Reading of a pendulum clock from the earth to the moon

[missashley]

A certain pendulum clock that works perfectly on Earth is taken to the moon, where g = 1.62 m/s^2. Acceleration of gravity is 9.81 m/s^2 on Earth. THe clock is started at 12:00:00 AM and runs for 22 h.

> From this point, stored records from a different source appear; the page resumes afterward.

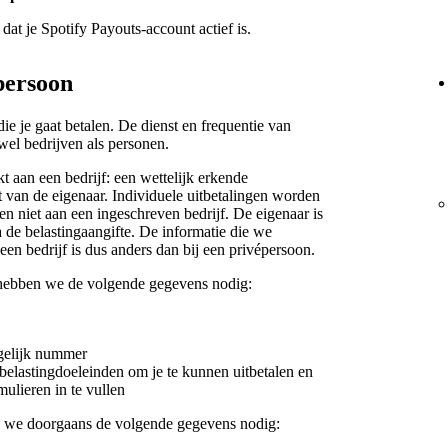
dat je Spotify Payouts-account actief is.
 persoon
die je gaat betalen. De dienst en frequentie van
owel bedrijven als personen.
 aan een bedrijf: een wettelijk erkende
aat van de eigenaar. Individuele uitbetalingen worden
en niet aan een ingeschreven bedrijf. De eigenaar is
 de belastingaangifte. De informatie die we
en bedrijf is dus anders dan bij een privépersoon.
 hebben we de volgende gegevens nodig:
gelijk nummer
belastingdoeleinden om je te kunnen uitbetalen en
ulieren in te vullen
en we doorgaans de volgende gegevens nodig: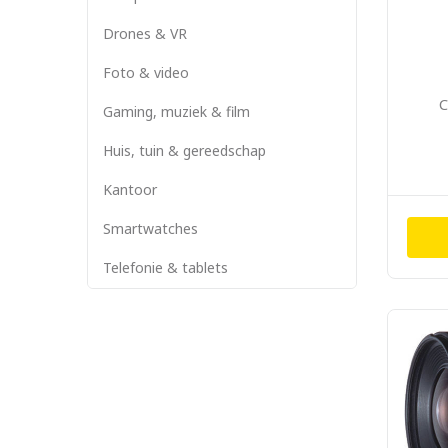
Drones & VR
Foto & video
C
Gaming, muziek & film
Huis, tuin & gereedschap
Kantoor
Smartwatches
Telefonie & tablets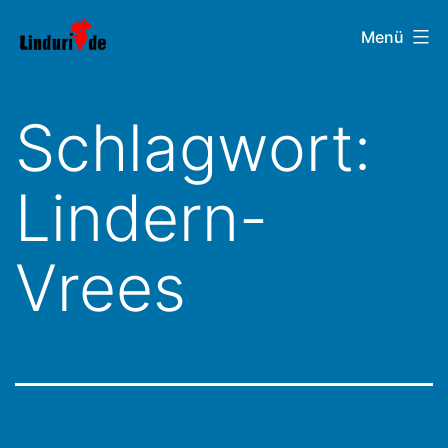
Zum
Linduri.de
Menü
Inhalt
springen
Schlagwort:
Lindern-
Vrees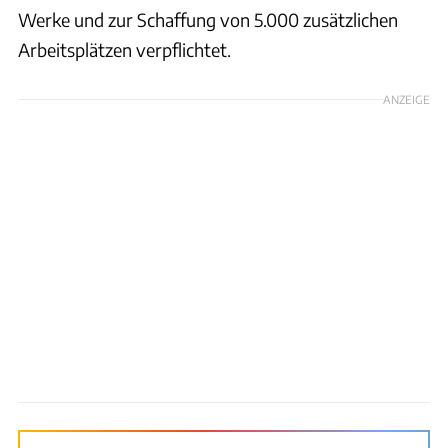
Werke und zur Schaffung von 5.000 zusätzlichen
Arbeitsplätzen verpflichtet.
ANZEIGE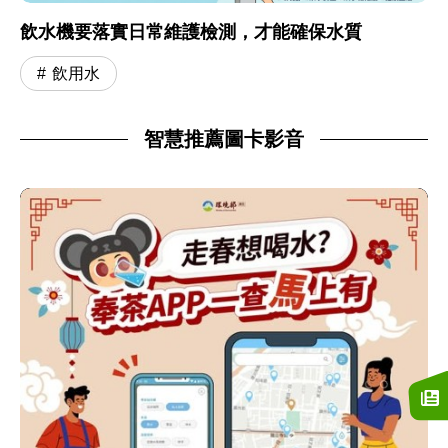
飲水機要落實日常維護檢測，才能確保水質
飲用水
智慧推薦圖卡影音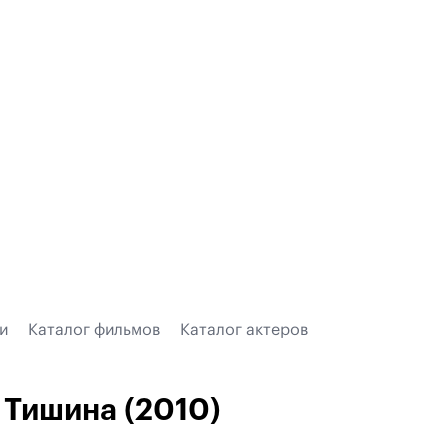
и
Каталог фильмов
Каталог актеров
Тишина (2010)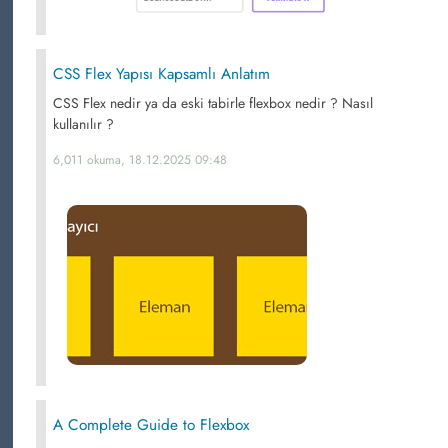
CSS Flex Yapısı Kapsamlı Anlatım
CSS Flex nedir ya da eski tabirle flexbox nedir ? Nasıl
kullanılır ?
6,011 okuma, 18.12.2025 09:48
A Complete Guide to Flexbox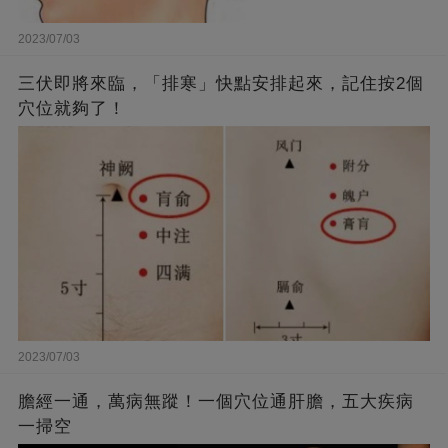
2023/07/03
三伏即將來臨，「排寒」快點安排起來，記住按2個
穴位就夠了！
2023/07/03
膽經一通，萬病無蹤！一個穴位通肝膽，五大疾病
一掃空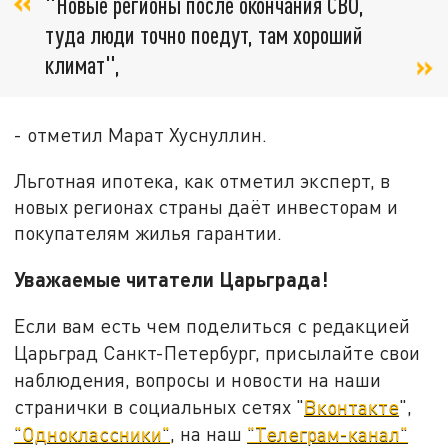
"Новые регионы после окончания СВО,
туда люди точно поедут, там хороший
климат",
- отметил Марат Хуснуллин.
Льготная ипотека, как отметил эксперт, в
новых регионах страны даёт инвесторам и
покупателям жилья гарантии.
Уважаемые читатели Царьграда!
Если вам есть чем поделиться с редакцией
Царьград Санкт-Петербург, присылайте свои
наблюдения, вопросы и новости на наши
странички в социальных сетях "
Вконтакте
",
"Одноклассники"
, на наш
"Телеграм-канал"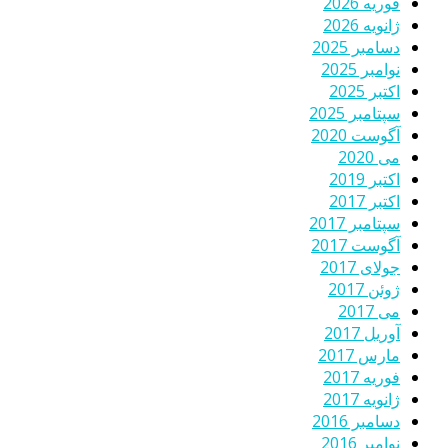
فوریه 2026
ژانویه 2026
دسامبر 2025
نوامبر 2025
اکتبر 2025
سپتامبر 2025
آگوست 2020
می 2020
اکتبر 2019
اکتبر 2017
سپتامبر 2017
آگوست 2017
جولای 2017
ژوئن 2017
می 2017
آوریل 2017
مارس 2017
فوریه 2017
ژانویه 2017
دسامبر 2016
نوامبر 2016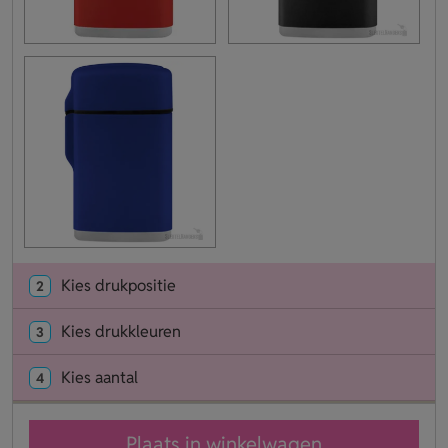
Kies drukpositie
2
Kies drukkleuren
3
Kies aantal
4
Plaats in winkelwagen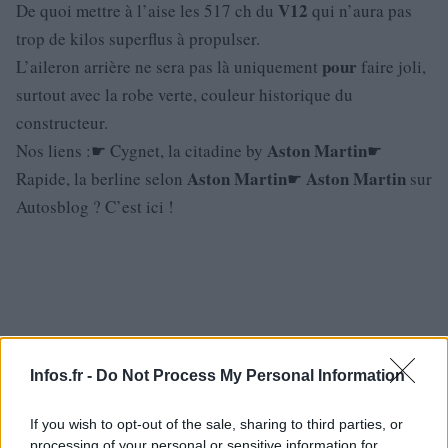
V12
De quoi mettre à l’aise les 517 ch du
qui n’aura pas
trop de kilos superflus à propulser.
pour
L’aileron arrière ne sera pas là uniquement
faire joli,
surtout avec la robe verte, couleur historique du
constructeur.
Aston
Martin
Nos liens :☛ Cygnet, la citadine by
☛
Aston
Martin
Aston
Martin
Rapide, la berline selon
☛
sur
Autosblog ? C’est ici !
Infos.fr -
Do Not Process My Personal Information
If you wish to opt-out of the sale, sharing to third parties, or
processing of your personal or sensitive information for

What will be the reading for the hours on the moon? answer in h

T = 1 second
g = 9.81
T = 2pi * square root of length/g or rearrange into g (T/2pi)^2 = l
l = 0.248

g = 1.63
T = 2pi * square root of l/1.63
T = 2.453

22h * 3600s = 79200 sec
79200/2.453 = 32286.99552
32286.99552/3600 = 8.9686 hours



i also tried

22*3600 = 79200s
79200 = 2pi * square root of l/9.81
l = 1557100708
T = 2pi *square root of 1557100708/1.63
T = 194197.8499s
194197.8499s / 3600 = 53.9438472 hr

 

[Doc Al]

Answer these questions:
(1) Does the clock run slower or faster on the moon?
(2) What's the ratio of the moon period to the Earth period?

(One of your answers is correct, but you did more work than needed.)

 

[missashley]

i tried those answers and it says both were wrong

 

[Doc Al]

What will be the reading for the hours on the moon? answer in h

It's not clear what format the answer must have. Sounds like X hours, like you have. But it could also mean the time, as in 5:17:34 PM.

In any case, the ratio of periods is:

$$T_m/T_e = \sqrt{\ell / g_m} / \sqrt{\ell / g_e} = \sqrt{g_e / g_m}$$

Thus $T_m = 2.46 T_e$, so the clock on the moon is 2.46 times slower than the clock on earth.